The code we have to protect currently is in the .exe, but ideally we would want to protect all the code.



How do we have to break up the code in assemblies to get the licensing working ?



Is the licensing limited to the .exe or will any reference to GO in an assembly require it to be unprotected ?

Well, I’m just speculating, but I’m wondering if .NET Reactor has somehow messed up the license key that is stored in the EXE. That’s the license key that is generated by the Microsoft License Compiler (LC.EXE) and the licensed component when LC compiles the LICENSES.LICX file.

One way to find out is to put all of your code into a DLL that is used by your EXE. The EXE would just contain your Program class and the LICENSES.LICX file (and references to your DLL and to Northwoods.Go.DLL); everything else could go into the DLL. You would not use .NET Reactor on the EXE, but you would on your DLL.

Putting our code into a .NET Reactor protected dll and building a shim application with the licenses.licx file does work. As you implied, we can’t include the Northwoods libraries in the protected dll without breaking the licensing (but that’s alright).
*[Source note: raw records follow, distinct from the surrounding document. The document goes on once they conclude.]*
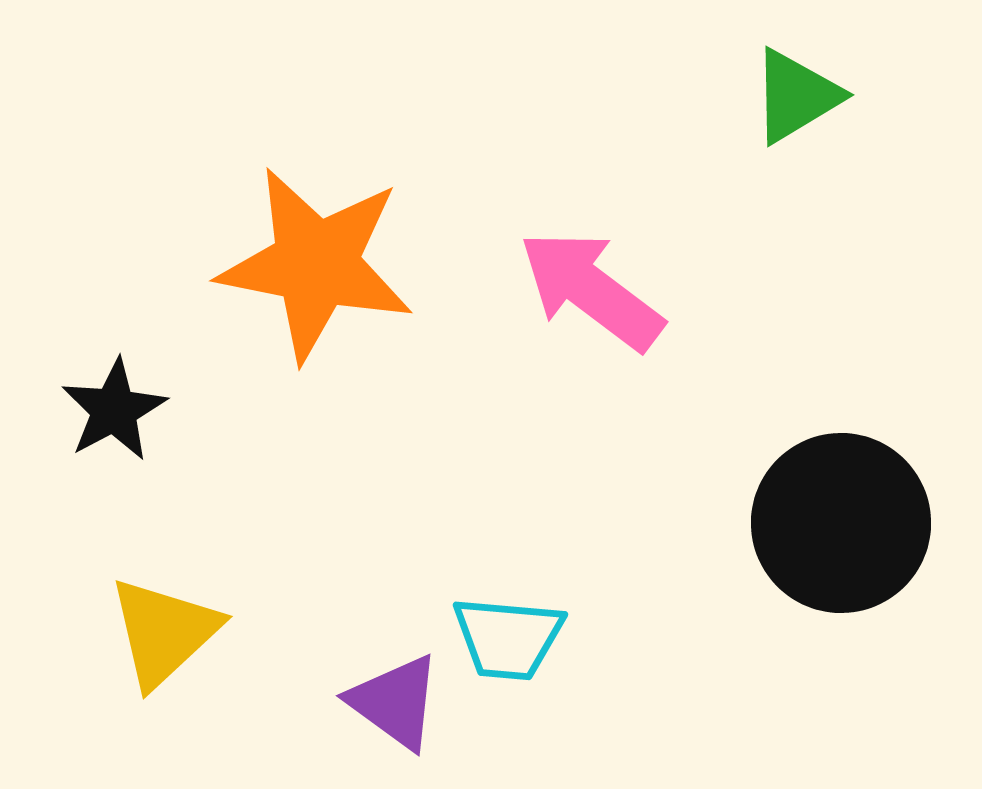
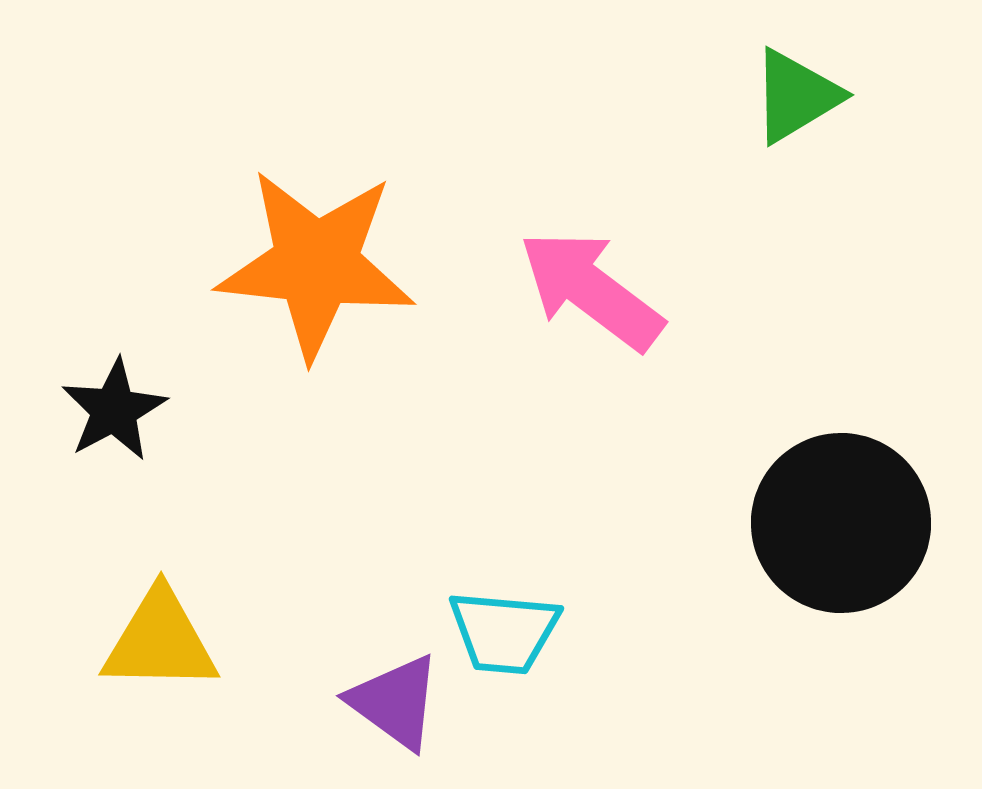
orange star: rotated 5 degrees counterclockwise
yellow triangle: moved 4 px left, 9 px down; rotated 44 degrees clockwise
cyan trapezoid: moved 4 px left, 6 px up
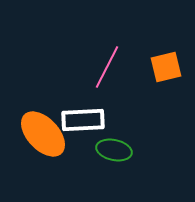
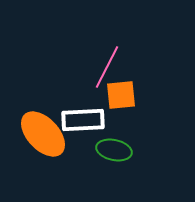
orange square: moved 45 px left, 28 px down; rotated 8 degrees clockwise
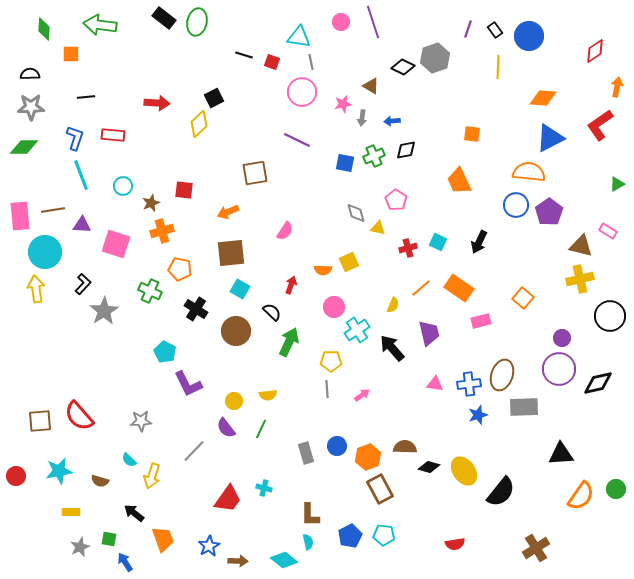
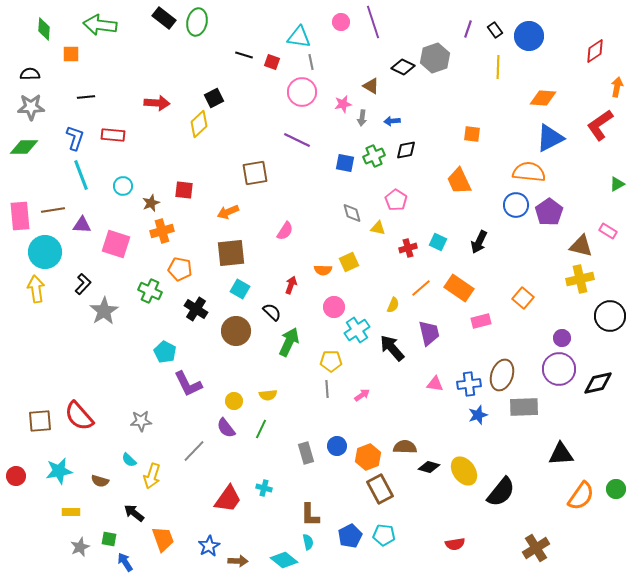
gray diamond at (356, 213): moved 4 px left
Hmmm, that implies that .NET Reactor might break any component that uses the Microsoft licensing architecture in .NET, not just GoDiagram.

We’re not too worried about obfuscating our assemblies, because leaving our code decompilable makes it easier to debug and understand. We also license our source code for those who want to read it (more intelligibly, with comments).

Thanks, it works now.



We created a shim executable that has the license file and is unprotected.

All it does is launch the MainForm, which is in a dll with all the other code, and it is protected.









[QUOTE=walter]Hmmm, that implies that .NET Reactor might break any component that uses the Microsoft licensing architecture in .NET, not just GoDiagram.
[/quote]

It’s interesting that you say that because GoDiagram insists that the .licenses resource be in the executable and not a DLL referenced by the executable, which the .NET licensing framework DOES support. In that light, do you know of an alternate way that I could pass the license key into GoDiagram?

Since I haven’t tried using .NET Reactor, I can’t say this for sure, but I would guess that putting the license key in the DLL would suffer the same problem as having it in the EXE.

I’m not referring specifically to .Net Reactor, just to the fact that GoDiagram adds the extra requirement that the license key needs to be compiled into the .EXE, and will break if inside the .DLL.